This article was previously published under Q216970
As part of the logon process, a security token is constructed by the Local Security Authority (LSA) that contains the Security Identifiers (SIDs) of groups of which the user is a member (for both the domain and the local computer) and is used to identify the user and authorize the use of local and remote resources when the client attempts to gain access to them.
Windows 2000 includes a new type of group, the universal group, which is used in Windows 2000 to grant permissions to resources throughout the enterprise. A universal group can be created only in a Native-mode domain and can contain user accounts, global groups, and universal groups from any domain in the forest.
Because universal groups can be created in one domain and contain user accounts or groups from another domain, when a user's token is being constructed, the universal groups of which a user is a member must be enumerated and added to the token.
Instead of communicating with every domain in the forest to enumerate the universal groups from each, the member list of each universal group is replicated to Global Catalog (GC) servers, making it easier for a domain controller to query one location for all universal groups of which the user is a member.
In a Native-mode domain, the Key Distribution Center (KDC) on the domain controller authenticating the user's logon request is responsible for adding the SIDs for global groups from the user's logon domain, locating and communicating with the GC to enumerate the universal groups the user is a member of, and adding the SIDs of those groups to the user's token. If the domain the computer resides in is in Native mode, any domain local groups from that domain of which the user is a member are added to the token. Lastly, any local groups from the local computer of which the user is a member are added to the token.
The first domain controller that is installed for a given forest is automatically selected to be a GC server. The GC server replicates a copy of all objects from every domain in the forest, but only contains a subset of each object's attributes. The attributes that are replicated are those that will be those used in most common queries. Beyond the first domain controller of the forest, it is an administrative action to make other domain controllers in the forest GC servers.
GC servers can be domain controllers from any domain. When authentication occurs, the domain controller that is authenticating the user's logon request needs to locate a GC in order to construct the universal groups to which that user belongs. In the event that there is only one domain in the forest, all domain controllers contain the same data, so there is no need to locate a GC (even though any given server might be designated a GC). If the domain controller handling the user logon request is also a GC, there is no need to remote the request to another GC. There is no requirement that the GC selected to service the request be a member of the domain to which the authenticating domain controller belongs.
If a GC server cannot be located by the domain controller during this process:
If the account that is used is the built-in Administrator account (RID 0x1F4 or decimal 500), Windows 2000 allows the logon to take place without the domain controller contacting a GC.

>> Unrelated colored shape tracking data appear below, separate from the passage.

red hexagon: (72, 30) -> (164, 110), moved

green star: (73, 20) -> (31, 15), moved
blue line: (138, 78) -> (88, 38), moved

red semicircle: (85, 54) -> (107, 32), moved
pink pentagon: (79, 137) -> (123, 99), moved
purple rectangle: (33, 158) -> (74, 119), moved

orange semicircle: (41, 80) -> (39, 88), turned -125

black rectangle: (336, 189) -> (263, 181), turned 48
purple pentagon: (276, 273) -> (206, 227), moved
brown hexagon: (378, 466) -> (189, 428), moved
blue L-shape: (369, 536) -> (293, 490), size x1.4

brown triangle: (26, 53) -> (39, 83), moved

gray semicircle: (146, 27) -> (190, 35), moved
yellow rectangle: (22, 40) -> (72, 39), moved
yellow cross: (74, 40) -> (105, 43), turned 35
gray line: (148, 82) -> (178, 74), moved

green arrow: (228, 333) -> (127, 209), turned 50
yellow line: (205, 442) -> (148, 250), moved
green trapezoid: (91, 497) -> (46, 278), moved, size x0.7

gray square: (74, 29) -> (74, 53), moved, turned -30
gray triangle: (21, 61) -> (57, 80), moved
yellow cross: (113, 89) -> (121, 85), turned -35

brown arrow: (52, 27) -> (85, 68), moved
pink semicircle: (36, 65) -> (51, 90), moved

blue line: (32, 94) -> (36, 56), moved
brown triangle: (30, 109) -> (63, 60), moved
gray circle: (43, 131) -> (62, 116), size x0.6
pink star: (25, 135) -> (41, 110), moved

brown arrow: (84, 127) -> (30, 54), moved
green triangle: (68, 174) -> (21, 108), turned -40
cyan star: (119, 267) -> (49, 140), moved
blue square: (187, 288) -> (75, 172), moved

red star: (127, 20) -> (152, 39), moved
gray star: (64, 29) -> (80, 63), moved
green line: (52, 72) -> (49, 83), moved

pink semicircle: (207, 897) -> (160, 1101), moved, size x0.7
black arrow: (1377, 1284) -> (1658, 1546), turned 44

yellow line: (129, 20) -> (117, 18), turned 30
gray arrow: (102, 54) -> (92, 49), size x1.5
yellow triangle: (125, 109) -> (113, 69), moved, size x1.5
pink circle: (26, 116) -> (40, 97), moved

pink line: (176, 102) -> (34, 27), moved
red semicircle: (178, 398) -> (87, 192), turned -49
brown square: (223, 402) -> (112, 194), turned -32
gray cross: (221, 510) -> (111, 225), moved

If cached credentials exist for the user on the local computer, the user is logged on with those credentials. Access to network resources must be validated on an individual basis. If the client uses Kerberos to use a server's resources, the KDC must be contacted to get a ticket for the server, or if NTLM is used, pass-through authentication is required.
If cached credentials do not exist, the user is denied logon.
For these reasons, it is important to note that a user's getting logged on with cached credentials or being denied logon would be the result of the domain controller failing to find any GC. Because all global catalogs contain the same information (with the replication latency exception), any GC can be used. If a local GC happens to be offline, a remote GC can and will be used. For performance reasons and bandwidth efficiency, it may be beneficial to host a local GC in each site. Clients and domain controllers prefer communicating with a GC in the local site before using a remote GC in another site.
This process takes place at every logon and is consistent with down-level behavior; if the user is added or removed from a group, the change is not reflected until the user logs off and back on.
In a Mixed-mode domain, universal groups cannot be created. If a Windows 2000-based computer is located in a down-level or Mixed-mode domain, different behavior occurs. Other domains may be in Native mode and universal groups may have been created that contain the user as a member. The domain controller authenticating the logon request will add the SIDs of the global groups of which the user is a member to the user's token and the local computer adds SIDs for groups of which the user is a member on the local computer as appropriate. When an attempt to use resources in another domain occurs, the computer hosting the resource contacts a domain controller for that domain, which adds the SIDs of the groups local to that domain (which may include universal groups) of which the user is a member to the user's token.
Down-level clients are also subject to this behavior. Note that computers are security principals and can be affected in the same way. An enumeration of the groups to which the computer belongs is also performed at computer startup.